Segment Start: TASK DATA

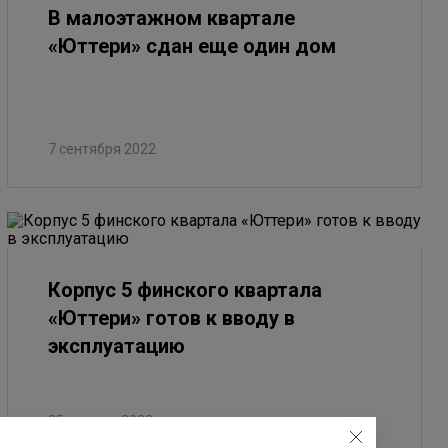
В малоэтажном квартале
«Юттери» сдан еще один дом
7 сентября 2022
Корпус 5 финского квартала
«Юттери» готов к вводу в
эксплуатацию
25 августа 2022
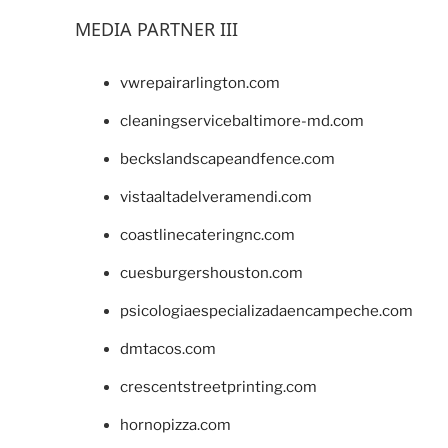
MEDIA PARTNER III
vwrepairarlington.com
cleaningservicebaltimore-md.com
beckslandscapeandfence.com
vistaaltadelveramendi.com
coastlinecateringnc.com
cuesburgershouston.com
psicologiaespecializadaencampeche.com
dmtacos.com
crescentstreetprinting.com
hornopizza.com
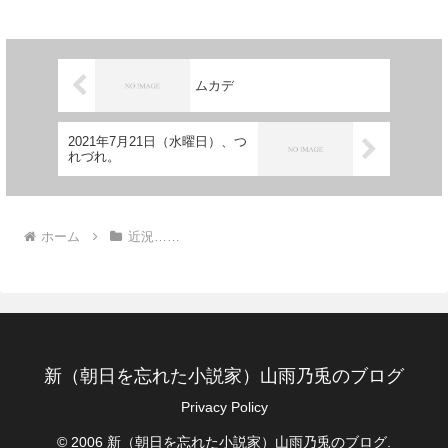
ンキン...
ムカデ
2021年7月21日（水曜日）、つ
れづれ。
ホーム
近況……
新（朝日を忘れた小説家）山雨乃兎のブログ
Privacy Policy
© 2006 新（朝日を忘れた小説家）山雨乃兎のブログ.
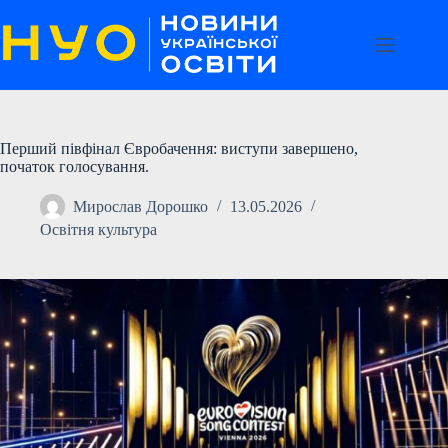
Перейти
до
вмісту
Перший півфінал Євробачення: виступи завершено,
початок голосування.
Мирослав Дорошко
13.05.2026
Освітня культура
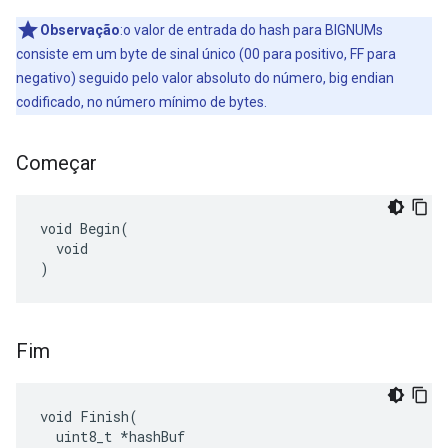
Observação
:o valor de entrada do hash para BIGNUMs
consiste em um byte de sinal único (00 para positivo, FF para
negativo) seguido pelo valor absoluto do número, big endian
codificado, no número mínimo de bytes.
Começar
void Begin(

  void

)
Fim
void Finish(

  uint8_t *hashBuf
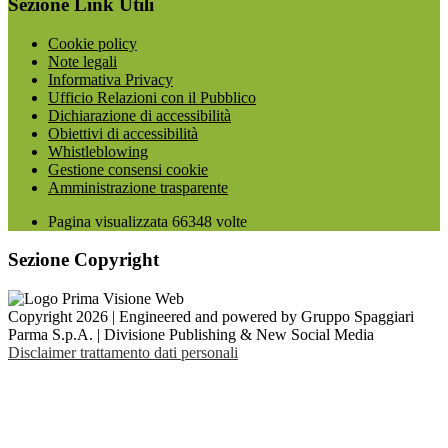
Sezione Link Utili
Cookie policy
Note legali
Informativa Privacy
Ufficio Relazioni con il Pubblico
Dichiarazione di accessibilità
Obiettivi di accessibilità
Whistleblowing
Gestione consensi cookie
Amministrazione trasparente
Pagina visualizzata
66348
volte
Sezione Copyright
Copyright 2026 | Engineered and powered by Gruppo Spaggiari
Parma S.p.A. | Divisione Publishing & New Social Media
Disclaimer trattamento dati personali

Segment End: TASK DATA

**INSTRUCTIONS TO FOLLOW**. Please set down, exactly and with no pictures, the lines in the entries above starting at the one holding "Privacy Policy" and ending at the one holding "Amministrazione trasparente", ends included.

**SOLUTION TO THE EXERCISE**.
Privacy Policy
© 2006 新（朝日を忘れた小説家）山雨乃兎のブログ.
Перейти
до
вмісту
Перший півфінал Євробачення: виступи завершено,
початок голосування.
Мирослав Дорошко
13.05.2026
Освітня культура
Observação
:o valor de entrada do hash para BIGNUMs
consiste em um byte de sinal único (00 para positivo, FF para
negativo) seguido pelo valor absoluto do número, big endian
codificado, no número mínimo de bytes.
Começar
void Begin(

  void

)
Fim
void Finish(

  uint8_t *hashBuf
Sezione Link Utili
Cookie policy
Note legali
Informativa Privacy
Ufficio Relazioni con il Pubblico
Dichiarazione di accessibilità
Obiettivi di accessibilità
Whistleblowing
Gestione consensi cookie
Amministrazione trasparente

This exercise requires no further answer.